"AD APERTURAM LIBRI"

quinta-feira, 26 de julho de 2007

Pelos "Campos de Níjar", com Juan Goytisolo (1931)

Se tivesse que caracterizar o sul em três palavras citaria seguramente as barbearias, junto às crianças e às moscas (Juan Goytisolo, Campos de Níjar. Barcelona, Mondadori, 1993; p.61). É com esta claridade e com esta dureza que o escritor resume os sentimentos experimentados durante a sua viagem pelo sul de Espanha, num perímetro delimitado pelos lugares de Almería, Níjar, Carboneras, Las Negras, Rodalquilar, Morrón de los Genoveses e El Cabo de Gata, nos idos de 1959.
Nesta espécie de “diário de viagem” Goytisolo traça em riscos largos o retrato de uma Espanha quixotesca, que sabemos, felizmente, mudada há muito.
Apaixonado pela paisagem árida, inóspita e grandiosa desta terra lunar e infernal, povoada de lugarejos sujos, poeirentos e esquecidos, Goytisolo busca a poética do Sul e o imaginário daquelas nobres gentes exploradas e esperançosas.
Em quadros de abandono e de miséria consentida e calada, o autor, descreve o dia a dia da vertiginosa carreira à boleia pelas estradas sinuosas, onde a meio do nada, pintadas sobre o ocre dos muros derrubados, o assaltam as palavras de propaganda do regime franquista ao "Generalíssimo" (op. cit. P.22).
Estranha e ritual é esta peregrinação de um catalão exilado em França que se dispõe a descer ao sul para mergulhar nas aventuras e desventuras do povo que ali resiste e que se sente escravo do tempo que parece que não passa, que sofre a secura transtornada por chuvadas de lama, e que aceita o “feudalismo” ainda ali prevalecente e que tinha nos “civis”, nas “brigadas”, nos “curas”, nos “amos”, nos “patrões” os pilares da “ordem estabelecida”.
Num registo algo semelhante ao de Jack Kerouac (1922-1969), também Goytisolo faz o seu percurso “on the road”, se bem que não há romance nestas páginas, e o discurso não é feito de costa a costa no casulo fechado de um drama interior.

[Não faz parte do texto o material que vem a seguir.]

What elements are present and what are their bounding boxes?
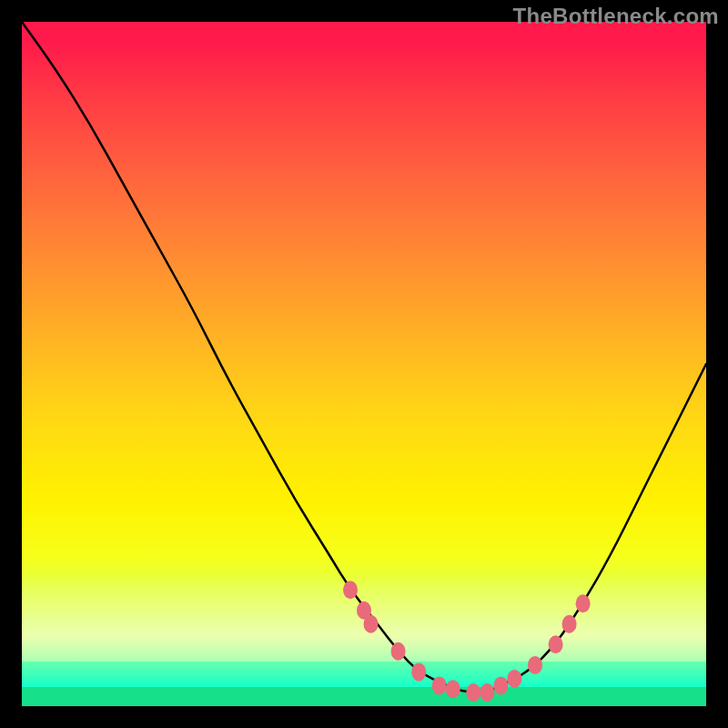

Pelo contrário, Goytisolo é muito mais o antropólogo que mergulha num modelo social arcaico e cristalizado.
Goytisolo não viaja em demanda do descanso ou do prazer, não viaja em demanda das praias paradisíacas do Golfo de Almería, procura, outrossim, internar-se nos segredos dessa humanidade que frutifica nos antípodas da Europa do norte e do meio-dia, onde a Liberdade e o Progresso eram dados assumidos à época.
Por isso, é com tristeza e descrédito que Goytisolo ironiza a propósito da “célebre teoria da revolta de massas” do grande Ortega y Gasset, já que este ilustra a sua teoria a partir da “revolta de Níjar”, ocorrida a 13 de Setembro de 1759, quando Carlos III subiu ao trono de Espanha. Para Ortega y Gasset, a esse povo revoltado pertenceria sempre a Liberdade.
Contudo, era outra e bem diferente situação a que se vivia por ali em 1959. Não, o povo não tem mais remédio que resignar-se, porque a iniciativa da mudança, como a atitude magnânima, foram, e serão sempre, apanágio das minorias [das elites] (op. cit. pp.56-57).
Desta forma, embora “a salto”, “à boleia”, solitário e desprendido, Goytisolo progride na viagem e no relato com uma atinada lucidez política, deixando-nos viajar com ele através do universo caloroso do sul, através dos povoados luminosos, deixando-nos participar na fábula humilde, mas violenta, dos homens com quem cruzou diálogo.
Para a posteridade ficou este relato autêntico de um lugar e de um tempo que já então parecia absurdo.
Ler este livro é confirmar a História que parece mentira, é recuperar a memória e acordar a consciência, porque nada do temos é seguro ou adquirido.
A cama é boa para quem tem o estômago cheio e sabe que no dia seguinte não haverá de lhe faltar o necessário, podendo ir de um sítio a outro sem ser escravo em nenhum, e ver as coisas de fora, como um espectador alheio ao drama (op. cit. P.57).

[Fonte: Imagem – Juan Goytisolo. Fotografia de Sergio Caro. Google]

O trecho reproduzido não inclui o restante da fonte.